When an alternating voltage is applied to one of transformer windings, generally by definition the primary, a current will flow which sets up an alternating m.m.f. and hence an alternating flux in the core. This alternating flux in linking both windings induces an e.m.f. in each of them. In the primary winding this is the 'back-e.m.f' and, if the transformer were perfect, it would oppose the primary applied voltage to the extent that no current would flow. In reality, the current which flows is the transformer magnetizing current. In the secondary winding the induced e.m.f. is the secondary open-circuit voltage. If a load is connected to the secondary winding which permits the flow of secondary current, then this current creates a demagnetizing m.m.f. thus destroying the balance between primary applied voltage and back-e.m.f. To restore the balance an increased primary current must be drawn from the supply to provide an exactly equivalent m.m.f. so that equilibrium is once more established when this additional primary current creates ampere-turns balance with those of the secondary.
Since there is no difference between the voltage induced in a single turn whether it is part of either the primary or the secondary winding, then the total voltage induced in each of the windings by the common flux must be proportional to the number of turns.

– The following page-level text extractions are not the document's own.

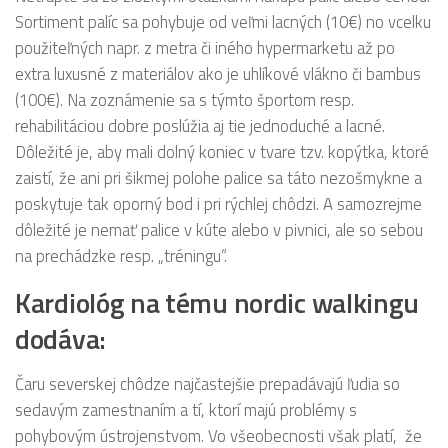
Sortiment palíc sa pohybuje od veľmi lacných (10€) no vcelku
použiteľných napr. z metra či iného hypermarketu až po
extra luxusné z materiálov ako je uhlíkové vlákno či bambus
(100€). Na zoznámenie sa s týmto športom resp.
rehabilitáciou dobre poslúžia aj tie jednoduché a lacné.
Dôležité je, aby mali dolný koniec v tvare tzv. kopýtka, ktoré
zaistí, že ani pri šikmej polohe palice sa táto nezošmykne a
poskytuje tak oporný bod i pri rýchlej chôdzi. A samozrejme
dôležité je nemať palice v kúte alebo v pivnici, ale so sebou
na prechádzke resp. „tréningu“.
Kardiológ na tému nordic walkingu
dodáva:
Čaru severskej chôdze najčastejšie prepadávajú ľudia so
sedavým zamestnaním a tí, ktorí majú problémy s
pohybovým ústrojenstvom. Vo všeobecnosti však platí, že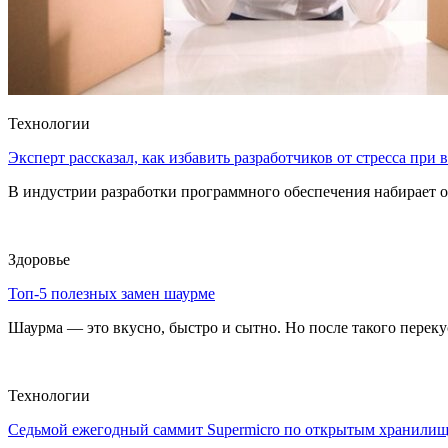
Технологии
Эксперт рассказал, как избавить разработчиков от стресса при
В индустрии разработки программного обеспечения набирает о
Здоровье
Топ-5 полезных замен шаурме
Шаурма — это вкусно, быстро и сытно. Но после такого перекуса
Технологии
Седьмой ежегодный саммит Supermicro по открытым хранили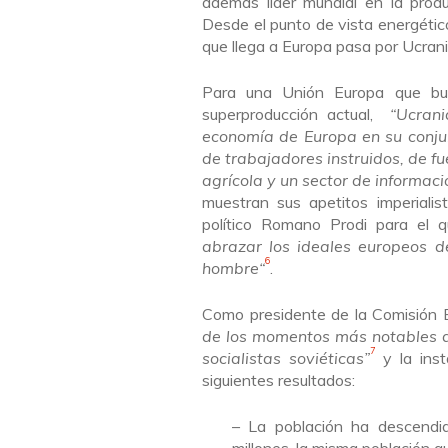
además
líder mundial en la pro
Desde el punto de vista energéti
que llega a Europa pasa por Ucran
Para
una
Unión Europa
que bu
superproducción actual,
“
Ucrani
economía de Europa en su conjun
de trabajadores instruidos, de f
agrícola y un sector de informac
muestran sus apetitos imperialis
político
Romano Prodi para el que
abrazar los ideales europeos de
6
hombre
“
.
C
omo presidente de la Comisión 
de los momentos más notables de
7
socialistas soviéticas
”
y la inst
siguientes resultados:
– La población ha descendi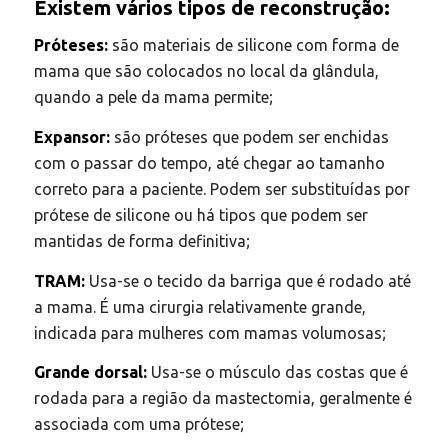
Existem vários tipos de reconstrução:
Próteses:
são materiais de silicone com forma de
mama que são colocados no local da glândula,
quando a pele da mama permite;
Expansor:
são próteses que podem ser enchidas
com o passar do tempo, até chegar ao tamanho
correto para a paciente. Podem ser substituídas por
prótese de silicone ou há tipos que podem ser
mantidas de forma definitiva;
TRAM:
Usa-se o tecido da barriga que é rodado até
a mama. É uma cirurgia relativamente grande,
indicada para mulheres com mamas volumosas;
Grande dorsal:
Usa-se o músculo das costas que é
rodada para a região da mastectomia, geralmente é
associada com uma prótese;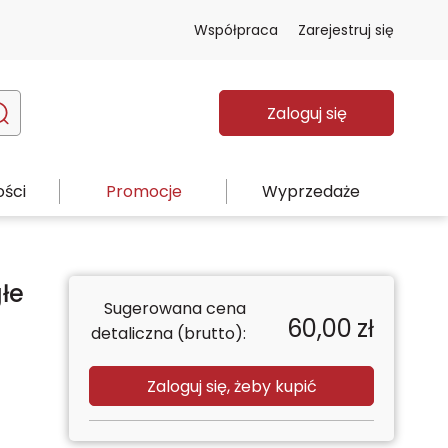
Współpraca
Zarejestruj się
Zaloguj się
ści
Promocje
Wyprzedaże
łe
Sugerowana cena
60,00
zł
detaliczna (brutto):
Zaloguj się, żeby kupić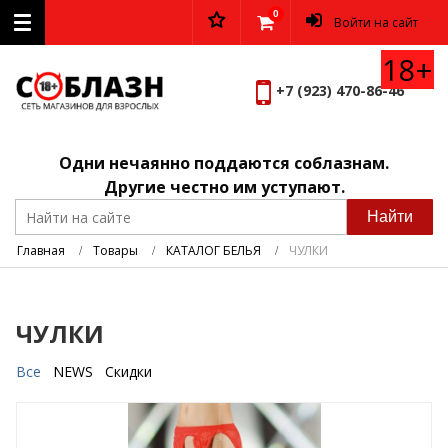
0
Войти на сайт
18+
+7 (923) 470-86-46
Вернуться к меню
АКЦИЯ
Одни нечаянно поддаются соблазнам.
Другие честно им уступают.
АНАЛЬНЫЕ СТИМУЛЯТОРЫ
Найти
АФРОДИЗИАКИ
Товары
КАТАЛОГ БЕЛЬЯ
ЧУЛКИ
БДСМ
Подробнее
ЧУЛКИ
ВАГИНАЛЬНЫЕ ШАРИКИ
Все
NEWS
Скидки
ВИБРОЯЙЦА
ВИБРАТОРЫ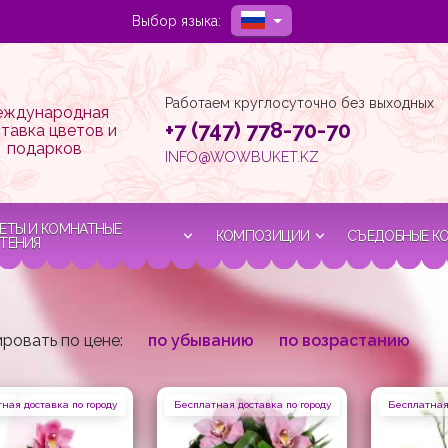
Выбор языка:
Работаем круглосуточно без выходных
ждународная
+7 (747) 778-70-70
тавка цветов и
подарков
INFO@WOWBUKET.KZ
ЕТЫ И КОМНАТНЫЕ
КОМПОЗИЦИИ
СЪЕДОБНЫЕ К
ТЕНИЯ
ровать по цене:
по убыванию
по возрастанию
ная доставка по городу
Бесплатная доставка по городу
Бесплатная 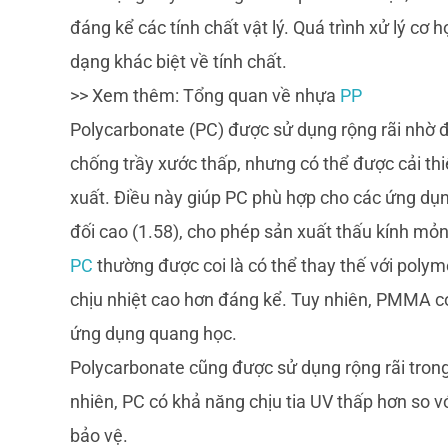
đáng kể các tính chất vật lý. Quá trình xử lý cơ 
dạng khác biệt về tính chất.
>> Xem thêm: Tổng quan về nhựa
PP
Polycarbonate (PC) được sử dụng rộng rãi nhờ đ
chống trầy xước thấp, nhưng có thể được cải th
xuất. Điều này giúp PC phù hợp cho các ứng dụn
đối cao (1.58), cho phép sản xuất thấu kính mỏn
PC
thường được coi là có thể thay thế với poly
chịu nhiệt cao hơn đáng kể. Tuy nhiên, PMMA có 
ứng dụng quang học.
Polycarbonate cũng được sử dụng rộng rãi tron
nhiên, PC có khả năng chịu tia UV thấp hơn so 
bảo vệ.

We should note that the exciting current may not be restricted to the primary winding when load current flows but may be shared by both windings and other closed electrical circuit (even transformer metallic case) which influence in linkage magnetic fluxes. Because the nature of circulating magnetizing currents and related magnetic flux are unique in physical view and we can't consider existing of each without another, similar a body and its shade. Even in single coil we can suppose a lot of magnetizing current circuit in parallel which total current flow in it and all of them influence in produced magnetizing flux. Indeed This fact can lead to legitimate circuit models with shunt branches on either side of transformers related to importance of its technical applications. These are all mathematically equivalent since impedances can be transferred across the ideal transformer present in the circuit. We usually demonstrated this for series impedance for importance of it in transformer behavior study.